◆ **TASK OBJECTIVE**: Write the records out again exactly, but without pictures.
START DATA
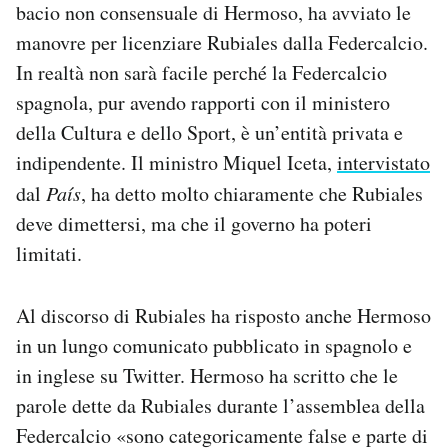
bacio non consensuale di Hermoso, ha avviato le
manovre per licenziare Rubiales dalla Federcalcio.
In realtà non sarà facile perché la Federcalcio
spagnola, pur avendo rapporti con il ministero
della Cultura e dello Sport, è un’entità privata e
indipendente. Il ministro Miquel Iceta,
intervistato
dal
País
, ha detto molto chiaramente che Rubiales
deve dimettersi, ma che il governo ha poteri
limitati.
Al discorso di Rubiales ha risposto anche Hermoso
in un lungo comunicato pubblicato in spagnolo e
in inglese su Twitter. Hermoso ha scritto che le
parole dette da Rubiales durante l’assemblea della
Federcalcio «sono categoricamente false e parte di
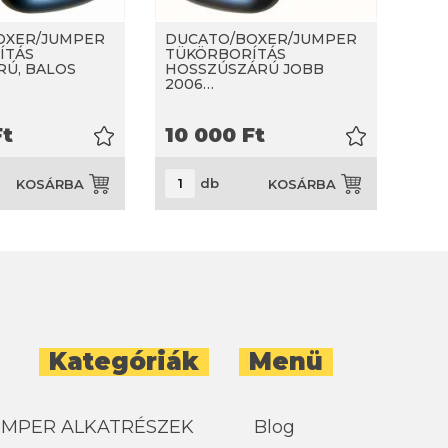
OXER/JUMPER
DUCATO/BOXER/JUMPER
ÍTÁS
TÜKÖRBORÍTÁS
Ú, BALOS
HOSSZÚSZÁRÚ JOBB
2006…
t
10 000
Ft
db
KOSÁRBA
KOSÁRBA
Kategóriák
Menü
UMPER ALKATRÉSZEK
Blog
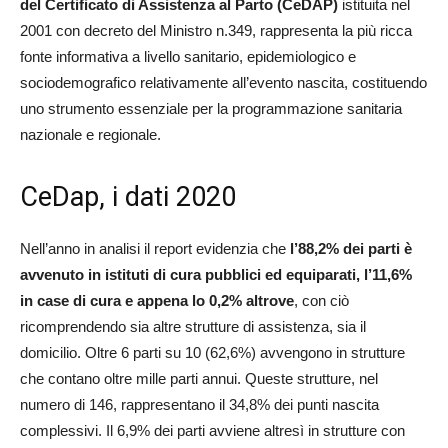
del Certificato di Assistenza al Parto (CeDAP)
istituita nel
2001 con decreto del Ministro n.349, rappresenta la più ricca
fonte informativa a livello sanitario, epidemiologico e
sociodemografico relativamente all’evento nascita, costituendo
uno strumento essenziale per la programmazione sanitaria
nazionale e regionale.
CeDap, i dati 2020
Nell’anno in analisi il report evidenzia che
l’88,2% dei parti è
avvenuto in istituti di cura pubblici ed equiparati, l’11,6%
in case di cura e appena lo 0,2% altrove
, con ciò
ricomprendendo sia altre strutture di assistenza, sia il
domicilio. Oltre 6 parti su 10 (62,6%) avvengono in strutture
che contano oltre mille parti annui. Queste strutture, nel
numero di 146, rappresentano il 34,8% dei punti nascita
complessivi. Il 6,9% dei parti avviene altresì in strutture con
END DATA
◆ **WRITTEN SOLUTION**:
bacio non consensuale di Hermoso, ha avviato le
manovre per licenziare Rubiales dalla Federcalcio.
In realtà non sarà facile perché la Federcalcio
spagnola, pur avendo rapporti con il ministero
della Cultura e dello Sport, è un’entità privata e
indipendente. Il ministro Miquel Iceta,
intervistato
dal
País
, ha detto molto chiaramente che Rubiales
deve dimettersi, ma che il governo ha poteri
limitati.
Al discorso di Rubiales ha risposto anche Hermoso
in un lungo comunicato pubblicato in spagnolo e
in inglese su Twitter. Hermoso ha scritto che le
parole dette da Rubiales durante l’assemblea della
Federcalcio «sono categoricamente false e parte di
OXER/JUMPER
DUCATO/BOXER/JUMPER
ÍTÁS
TÜKÖRBORÍTÁS
Ú, BALOS
HOSSZÚSZÁRÚ JOBB
2006…
t
10 000
Ft
db
KOSÁRBA
KOSÁRBA
Kategóriák
Menü
UMPER ALKATRÉSZEK
Blog
del Certificato di Assistenza al Parto (CeDAP)
istituita nel
2001 con decreto del Ministro n.349, rappresenta la più ricca
fonte informativa a livello sanitario, epidemiologico e
sociodemografico relativamente all’evento nascita, costituendo
uno strumento essenziale per la programmazione sanitaria
nazionale e regionale.
CeDap, i dati 2020
Nell’anno in analisi il report evidenzia che
l’88,2% dei parti è
avvenuto in istituti di cura pubblici ed equiparati, l’11,6%
in case di cura e appena lo 0,2% altrove
, con ciò
ricomprendendo sia altre strutture di assistenza, sia il
domicilio. Oltre 6 parti su 10 (62,6%) avvengono in strutture
che contano oltre mille parti annui. Queste strutture, nel
numero di 146, rappresentano il 34,8% dei punti nascita
complessivi. Il 6,9% dei parti avviene altresì in strutture con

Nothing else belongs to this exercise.